#### Problem to work on
Only the number is needed. Please count the lines below in which the word "Kargo" occurs.
········
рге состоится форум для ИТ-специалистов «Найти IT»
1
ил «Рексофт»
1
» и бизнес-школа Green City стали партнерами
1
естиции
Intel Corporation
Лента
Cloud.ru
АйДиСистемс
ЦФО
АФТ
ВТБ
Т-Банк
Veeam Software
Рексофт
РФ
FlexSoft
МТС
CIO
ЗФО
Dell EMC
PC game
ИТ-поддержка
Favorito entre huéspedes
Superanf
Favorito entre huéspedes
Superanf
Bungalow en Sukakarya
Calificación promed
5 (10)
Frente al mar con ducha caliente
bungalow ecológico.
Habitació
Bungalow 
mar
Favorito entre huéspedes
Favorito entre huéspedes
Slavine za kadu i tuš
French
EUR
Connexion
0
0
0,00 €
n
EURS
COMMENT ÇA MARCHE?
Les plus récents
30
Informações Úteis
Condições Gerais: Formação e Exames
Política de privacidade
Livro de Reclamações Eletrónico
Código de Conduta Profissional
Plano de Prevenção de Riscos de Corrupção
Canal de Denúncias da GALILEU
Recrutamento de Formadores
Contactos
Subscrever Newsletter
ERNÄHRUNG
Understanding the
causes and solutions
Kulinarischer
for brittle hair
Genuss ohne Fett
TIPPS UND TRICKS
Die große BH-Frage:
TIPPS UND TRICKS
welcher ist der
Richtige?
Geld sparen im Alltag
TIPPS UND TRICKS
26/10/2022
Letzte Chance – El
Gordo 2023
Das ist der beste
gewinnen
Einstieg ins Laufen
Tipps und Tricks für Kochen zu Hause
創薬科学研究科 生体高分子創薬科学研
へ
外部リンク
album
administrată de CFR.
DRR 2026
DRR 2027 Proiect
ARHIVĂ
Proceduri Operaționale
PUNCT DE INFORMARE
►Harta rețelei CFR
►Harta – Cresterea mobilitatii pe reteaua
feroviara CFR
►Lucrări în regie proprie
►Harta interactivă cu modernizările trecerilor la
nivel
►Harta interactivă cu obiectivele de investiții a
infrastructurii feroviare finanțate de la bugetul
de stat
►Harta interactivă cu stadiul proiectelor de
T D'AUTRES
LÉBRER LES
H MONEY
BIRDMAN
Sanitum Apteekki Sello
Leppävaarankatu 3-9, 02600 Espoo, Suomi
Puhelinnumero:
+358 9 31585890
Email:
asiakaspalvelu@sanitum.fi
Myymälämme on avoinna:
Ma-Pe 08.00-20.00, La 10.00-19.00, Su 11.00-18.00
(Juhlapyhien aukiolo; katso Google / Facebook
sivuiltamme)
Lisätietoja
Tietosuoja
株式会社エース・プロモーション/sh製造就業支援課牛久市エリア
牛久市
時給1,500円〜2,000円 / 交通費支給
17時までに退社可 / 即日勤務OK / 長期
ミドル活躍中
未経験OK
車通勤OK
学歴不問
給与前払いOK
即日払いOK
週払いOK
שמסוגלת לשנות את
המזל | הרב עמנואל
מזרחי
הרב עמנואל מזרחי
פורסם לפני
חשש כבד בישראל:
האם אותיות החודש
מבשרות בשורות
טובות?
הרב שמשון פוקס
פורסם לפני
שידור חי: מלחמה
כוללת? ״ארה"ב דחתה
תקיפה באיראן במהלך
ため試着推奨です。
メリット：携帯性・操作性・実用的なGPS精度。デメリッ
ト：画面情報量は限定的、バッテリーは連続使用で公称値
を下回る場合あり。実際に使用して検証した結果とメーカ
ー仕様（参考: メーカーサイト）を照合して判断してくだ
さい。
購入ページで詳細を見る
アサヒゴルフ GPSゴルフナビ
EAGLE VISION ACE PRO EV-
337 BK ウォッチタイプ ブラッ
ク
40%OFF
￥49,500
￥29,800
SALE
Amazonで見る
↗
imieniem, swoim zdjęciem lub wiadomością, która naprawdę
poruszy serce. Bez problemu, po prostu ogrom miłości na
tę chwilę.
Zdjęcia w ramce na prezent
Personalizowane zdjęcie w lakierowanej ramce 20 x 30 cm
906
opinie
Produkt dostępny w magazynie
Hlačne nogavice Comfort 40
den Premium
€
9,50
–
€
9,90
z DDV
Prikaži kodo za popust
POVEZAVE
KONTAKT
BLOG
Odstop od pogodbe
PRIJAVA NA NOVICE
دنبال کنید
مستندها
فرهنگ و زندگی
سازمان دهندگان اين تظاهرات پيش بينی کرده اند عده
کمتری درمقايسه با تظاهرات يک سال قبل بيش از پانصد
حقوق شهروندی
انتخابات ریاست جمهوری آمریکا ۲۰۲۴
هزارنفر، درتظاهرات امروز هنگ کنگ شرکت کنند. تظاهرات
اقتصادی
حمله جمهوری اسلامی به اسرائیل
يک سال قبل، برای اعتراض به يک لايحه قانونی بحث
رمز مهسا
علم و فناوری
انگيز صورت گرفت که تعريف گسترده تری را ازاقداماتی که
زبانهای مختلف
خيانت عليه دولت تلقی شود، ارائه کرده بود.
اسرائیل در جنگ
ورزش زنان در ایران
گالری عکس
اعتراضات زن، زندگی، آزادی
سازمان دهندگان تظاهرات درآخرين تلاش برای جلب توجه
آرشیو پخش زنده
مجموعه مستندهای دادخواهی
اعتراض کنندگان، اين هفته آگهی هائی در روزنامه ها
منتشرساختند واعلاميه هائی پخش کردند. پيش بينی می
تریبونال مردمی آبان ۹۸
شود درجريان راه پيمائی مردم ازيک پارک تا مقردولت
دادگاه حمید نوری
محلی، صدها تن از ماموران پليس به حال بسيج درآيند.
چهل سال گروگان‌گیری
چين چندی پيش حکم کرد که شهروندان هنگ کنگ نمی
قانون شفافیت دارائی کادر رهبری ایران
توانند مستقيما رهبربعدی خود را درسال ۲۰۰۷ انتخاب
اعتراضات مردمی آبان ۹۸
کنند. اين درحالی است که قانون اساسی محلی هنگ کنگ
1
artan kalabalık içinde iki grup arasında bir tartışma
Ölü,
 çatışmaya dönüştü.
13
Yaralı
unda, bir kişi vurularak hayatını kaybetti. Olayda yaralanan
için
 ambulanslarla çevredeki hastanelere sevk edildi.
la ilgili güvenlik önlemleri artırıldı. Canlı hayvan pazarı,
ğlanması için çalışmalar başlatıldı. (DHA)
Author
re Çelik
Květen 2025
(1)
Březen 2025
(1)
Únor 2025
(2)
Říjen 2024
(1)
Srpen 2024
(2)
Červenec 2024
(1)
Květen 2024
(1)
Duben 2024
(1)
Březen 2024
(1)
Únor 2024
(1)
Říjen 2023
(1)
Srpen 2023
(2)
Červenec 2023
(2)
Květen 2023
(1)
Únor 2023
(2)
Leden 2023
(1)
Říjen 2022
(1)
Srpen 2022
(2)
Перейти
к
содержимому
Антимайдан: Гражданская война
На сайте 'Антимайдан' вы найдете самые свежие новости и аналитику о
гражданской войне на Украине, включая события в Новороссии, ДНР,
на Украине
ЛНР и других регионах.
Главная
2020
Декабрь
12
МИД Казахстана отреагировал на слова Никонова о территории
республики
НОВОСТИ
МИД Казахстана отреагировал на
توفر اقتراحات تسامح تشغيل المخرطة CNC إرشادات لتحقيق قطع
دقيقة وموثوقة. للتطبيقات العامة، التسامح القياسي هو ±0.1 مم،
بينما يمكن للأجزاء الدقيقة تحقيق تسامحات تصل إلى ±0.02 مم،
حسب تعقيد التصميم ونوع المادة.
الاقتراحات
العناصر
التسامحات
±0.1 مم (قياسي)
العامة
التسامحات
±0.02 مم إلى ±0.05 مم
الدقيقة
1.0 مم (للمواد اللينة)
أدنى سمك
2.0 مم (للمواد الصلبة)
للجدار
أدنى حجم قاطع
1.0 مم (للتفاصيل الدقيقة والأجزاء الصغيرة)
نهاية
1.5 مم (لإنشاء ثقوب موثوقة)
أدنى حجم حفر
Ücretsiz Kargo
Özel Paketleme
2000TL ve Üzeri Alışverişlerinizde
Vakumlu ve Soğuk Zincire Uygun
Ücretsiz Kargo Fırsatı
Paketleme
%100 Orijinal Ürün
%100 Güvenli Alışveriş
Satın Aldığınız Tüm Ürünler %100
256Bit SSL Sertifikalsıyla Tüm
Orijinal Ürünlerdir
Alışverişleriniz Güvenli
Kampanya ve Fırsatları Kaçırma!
········
#### Result for this exercise
2